:: Record extracts
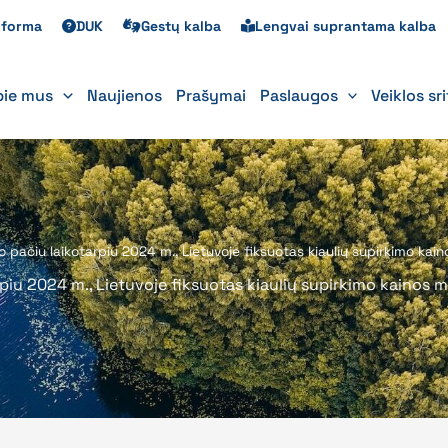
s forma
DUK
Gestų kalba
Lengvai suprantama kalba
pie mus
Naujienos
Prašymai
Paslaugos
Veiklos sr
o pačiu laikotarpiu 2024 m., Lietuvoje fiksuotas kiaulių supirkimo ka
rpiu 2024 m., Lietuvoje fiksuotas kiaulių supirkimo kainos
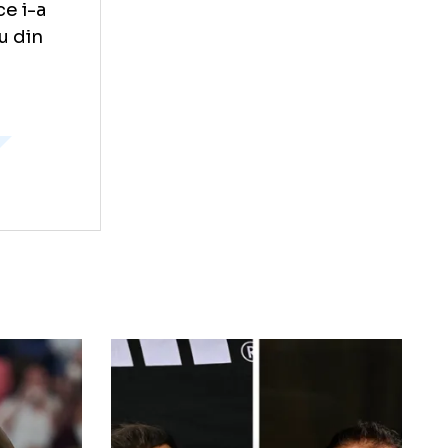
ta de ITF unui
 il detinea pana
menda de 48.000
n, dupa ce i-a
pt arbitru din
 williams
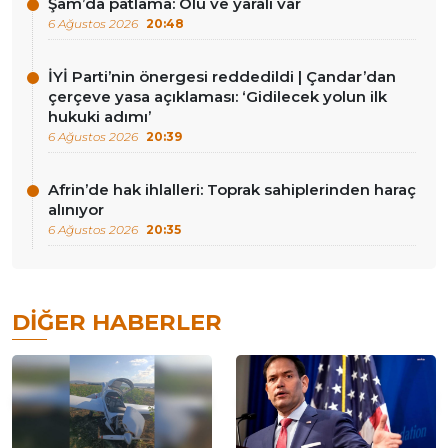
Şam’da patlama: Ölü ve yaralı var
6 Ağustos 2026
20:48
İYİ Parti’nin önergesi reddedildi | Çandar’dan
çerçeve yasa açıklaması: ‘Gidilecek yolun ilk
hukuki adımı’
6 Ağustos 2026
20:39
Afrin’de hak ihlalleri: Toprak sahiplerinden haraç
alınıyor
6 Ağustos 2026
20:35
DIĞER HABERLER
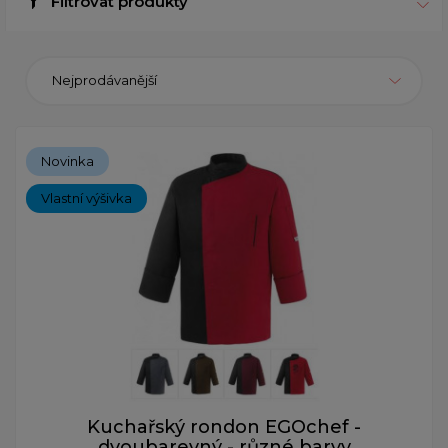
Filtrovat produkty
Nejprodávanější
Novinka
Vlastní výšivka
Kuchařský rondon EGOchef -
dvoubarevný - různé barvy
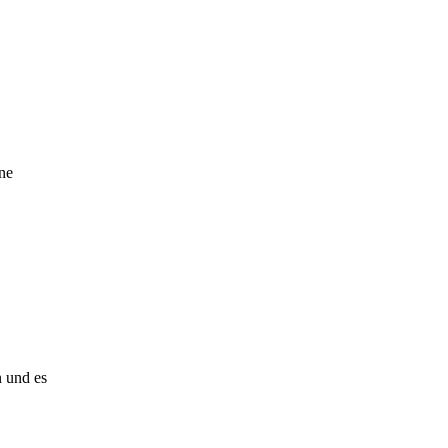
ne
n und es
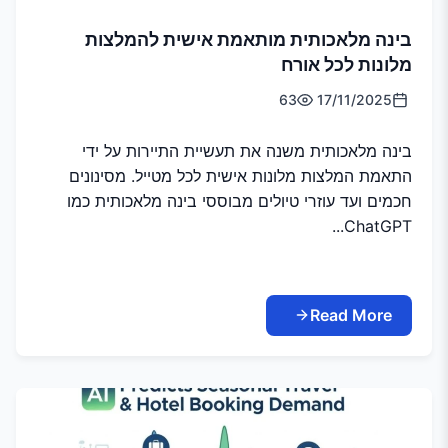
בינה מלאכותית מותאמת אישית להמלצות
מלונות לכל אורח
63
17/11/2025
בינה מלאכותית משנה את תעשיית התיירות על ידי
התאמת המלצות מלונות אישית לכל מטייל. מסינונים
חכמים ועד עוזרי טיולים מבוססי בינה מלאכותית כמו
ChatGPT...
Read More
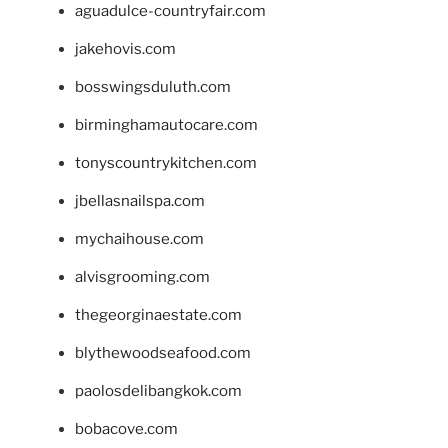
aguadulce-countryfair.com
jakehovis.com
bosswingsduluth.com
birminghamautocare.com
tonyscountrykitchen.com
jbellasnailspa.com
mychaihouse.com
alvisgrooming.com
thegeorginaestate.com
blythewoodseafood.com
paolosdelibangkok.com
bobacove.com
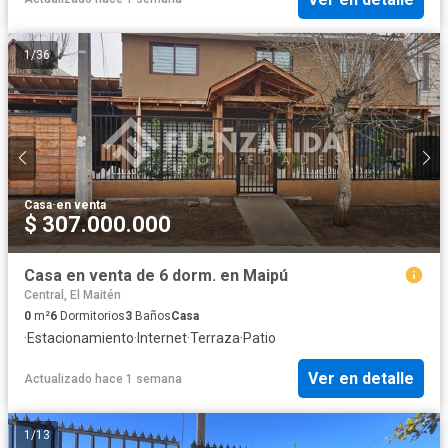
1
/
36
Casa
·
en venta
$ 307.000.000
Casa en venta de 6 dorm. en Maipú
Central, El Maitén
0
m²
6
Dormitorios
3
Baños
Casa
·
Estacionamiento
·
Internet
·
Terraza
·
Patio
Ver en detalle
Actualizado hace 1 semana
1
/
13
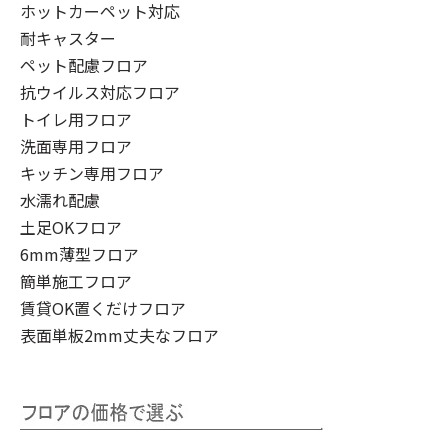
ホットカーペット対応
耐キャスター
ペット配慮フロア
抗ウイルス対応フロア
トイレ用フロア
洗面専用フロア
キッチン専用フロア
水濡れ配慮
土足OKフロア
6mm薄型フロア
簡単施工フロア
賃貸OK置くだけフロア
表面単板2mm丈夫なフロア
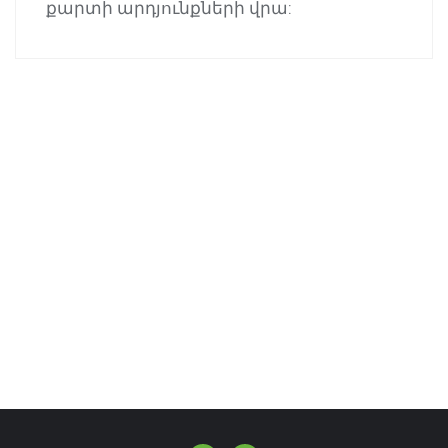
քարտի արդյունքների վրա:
::::
■ **Exercise brief**
Leaving the pictures out, output all of the listing exactly.

■ **Answer box**
s forma
DUK
Gestų kalba
Lengvai suprantama kalba
pie mus
Naujienos
Prašymai
Paslaugos
Veiklos sr
o pačiu laikotarpiu 2024 m., Lietuvoje fiksuotas kiaulių supirkimo ka
rpiu 2024 m., Lietuvoje fiksuotas kiaulių supirkimo kainos
ta de ITF unui
 il detinea pana
menda de 48.000
n, dupa ce i-a
pt arbitru din
 williams
Şam’da patlama: Ölü ve yaralı var
6 Ağustos 2026
20:48
İYİ Parti’nin önergesi reddedildi | Çandar’dan
çerçeve yasa açıklaması: ‘Gidilecek yolun ilk
hukuki adımı’
6 Ağustos 2026
20:39
Afrin’de hak ihlalleri: Toprak sahiplerinden haraç
alınıyor
6 Ağustos 2026
20:35
DIĞER HABERLER
Filtrovat produkty
Nejprodávanější
Novinka
Vlastní výšivka
Kuchařský rondon EGOchef -
dvoubarevný - různé barvy
ne
n und es
בינה מלאכותית מותאמת אישית להמלצות
מלונות לכל אורח
63
17/11/2025
בינה מלאכותית משנה את תעשיית התיירות על ידי
התאמת המלצות מלונות אישית לכל מטייל. מסינונים
חכמים ועד עוזרי טיולים מבוססי בינה מלאכותית כמו
ChatGPT...
Read More
aguadulce-countryfair.com
jakehovis.com
bosswingsduluth.com
birminghamautocare.com
tonyscountrykitchen.com
jbellasnailspa.com
mychaihouse.com
alvisgrooming.com
thegeorginaestate.com
blythewoodseafood.com
paolosdelibangkok.com
bobacove.com
1
/
36
Casa
·
en venta
$ 307.000.000
Casa en venta de 6 dorm. en Maipú
Central, El Maitén
0
m²
6
Dormitorios
3
Baños
Casa
·
Estacionamiento
·
Internet
·
Terraza
·
Patio
Ver en detalle
Actualizado hace 1 semana
1
/
13
ホットカーペット対応
耐キャスター
ペット配慮フロア
抗ウイルス対応フロア
トイレ用フロア
洗面専用フロア
キッチン専用フロア
水濡れ配慮
土足OKフロア
6mm薄型フロア
簡単施工フロア
賃貸OK置くだけフロア
表面単板2mm丈夫なフロア
քարտի արդյունքների վրա:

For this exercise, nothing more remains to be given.